I’m always looking for quick, simple-to-make breakfasts or snacks. Especially during the week. Now, this recipe takes a little planning ahead, but if you prep the almond ricotta and strawberries the night before, this almond ricotta toast with macerated strawberries can definitely satisfy a morning sweet tooth quickly.
Don't have time during the week? No problem. This recipe is perfect for a Saturday or Sunday morning. I like to enjoy it with a cup of coffee or with a side of tofu scramble.
INGREDIENTS FOR ALMOND RICOTTA TOAST WITH MACERATED STRAWBERRIES
For the Almond Ricotta:
- Blanched Almonds: I find it to be important that blanched almonds are used since almonds with the skin on will have a completely different texture and consistency.
- Lemon Juice or Rice Vinegar: This gives the almond ricotta that slightly sour flavor profile that mimics traditional dairy ricotta.
- Salt: to heighten the flavors.
- Water: Adding water will help to make the ricotta smooth without us having to blend the almonds into nut butter.
- Nutritional Yeast: Nutritional yeast gives food a cheesy flavor.
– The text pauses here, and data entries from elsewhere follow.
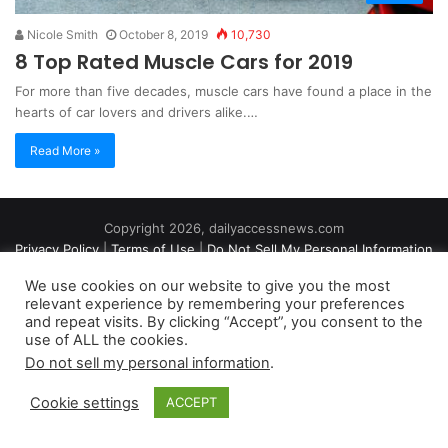
Nicole Smith
October 8, 2019
10,730
8 Top Rated Muscle Cars for 2019
For more than five decades, muscle cars have found a place in the
hearts of car lovers and drivers alike.…
Read More »
Copyright 2026, dailyaccessnews.com
Privacy Policy
|
Terms of Use
|
Do Not Sell My Personal Information
We use cookies on our website to give you the most
relevant experience by remembering your preferences
As an Amazon Associate dailyaccessnews.com earns from
and repeat visits. By clicking “Accept”, you consent to the
use of ALL the cookies.
qualifying purchases
Do not sell my personal information
.
Cookie settings
ACCEPT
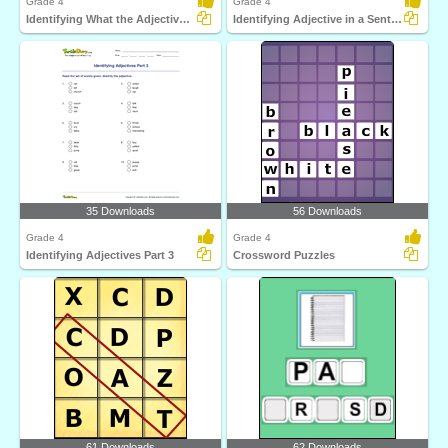
Grade 4
Grade 4
Identifying What the Adjective Tells Part 2
Identifying Adjective in a Sentence
35 Downloads
56 Downloads
Grade 4
Grade 4
Identifying Adjectives Part 3
Crossword Puzzles
61 Downloads
62 Downloads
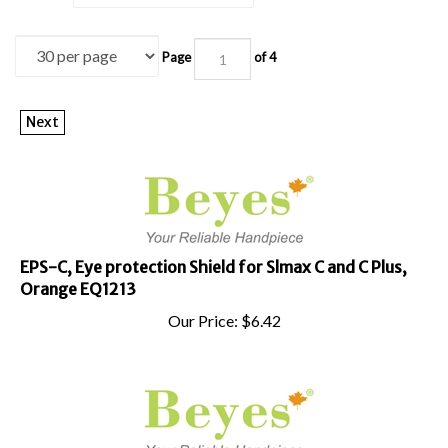
Page
of 4
Next
EPS-C, Eye protection Shield for Slmax C and C Plus,
Orange EQ1213
Our Price:
$
6.42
Because this batch of almond ricotta is for something sweet, I decided to leave it out, but if you like the flavor combination of sweet and cheesy/umami flavors, then I could definitely add it.
For the Macerated Strawberries:
- Strawberries: I highly recommend making this recipe in the summer, when strawberries are in season. Here in California, we can get strawberries all year round, but out of season strawberries just don’t cut it for me. They tend to be bland and, quite frankly, flavorless. But good in-season strawberry is juicy, sweet, and full of flavor. And since this recipe is pretty basic with very few ingredients, that’s just what you’ll want.
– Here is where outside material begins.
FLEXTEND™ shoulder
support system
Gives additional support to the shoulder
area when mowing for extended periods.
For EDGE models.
- More Lemon Juice & Sugar: These ingredients together are what causes the strawberries to soften and release their juices and create a sort of syrup, “the macerating”.
- Salt: Salt helps to intensify the flavor of almost everything.
HOW TO MAKE ALMOND RICOTTA TOAST WITH MACERATED STRAWBERRIES
For the almond ricotta:
- Blend the Almonds. In a food processor, add almonds, lemon juice, and salt. Start blending using the purée setting.
- Add the water. Gradually add the water about a teaspoon at a time. Watching for your desired consistency. I prefer a spreadable texture that is not too chunky, but also not full-on nut butter.
For the macerated strawberries:
- Slice the strawberries. Quartered strawberries work best as you will get more juice out of the strawberries.
- Coat the strawberries. In a small bowl, add your strawberries, sugar, lemon juice, and salt. Mix the strawberries until they are fully coated.
- Refrigerate the strawberries. Cover the strawberries and refrigerate for at least 1 hour.
Can I use frozen strawberries?
Frozen strawberries can be used, but the macerating process will be different. You’ll first need to thaw your strawberries. You’ll notice that the thawed strawberries will already have released a lot of liquid. Separate the strawberries from the liquid first, then add the lemon juice, sugar, and salt. Stir the liquid until the sugar dissolves, then add back the strawberries and mix with the liquid before refrigerating.
Leftover macerated strawberries can be stored in the refrigerator for 2-3 days. And the almond ricotta can be stored refrigerated for up to 5 days.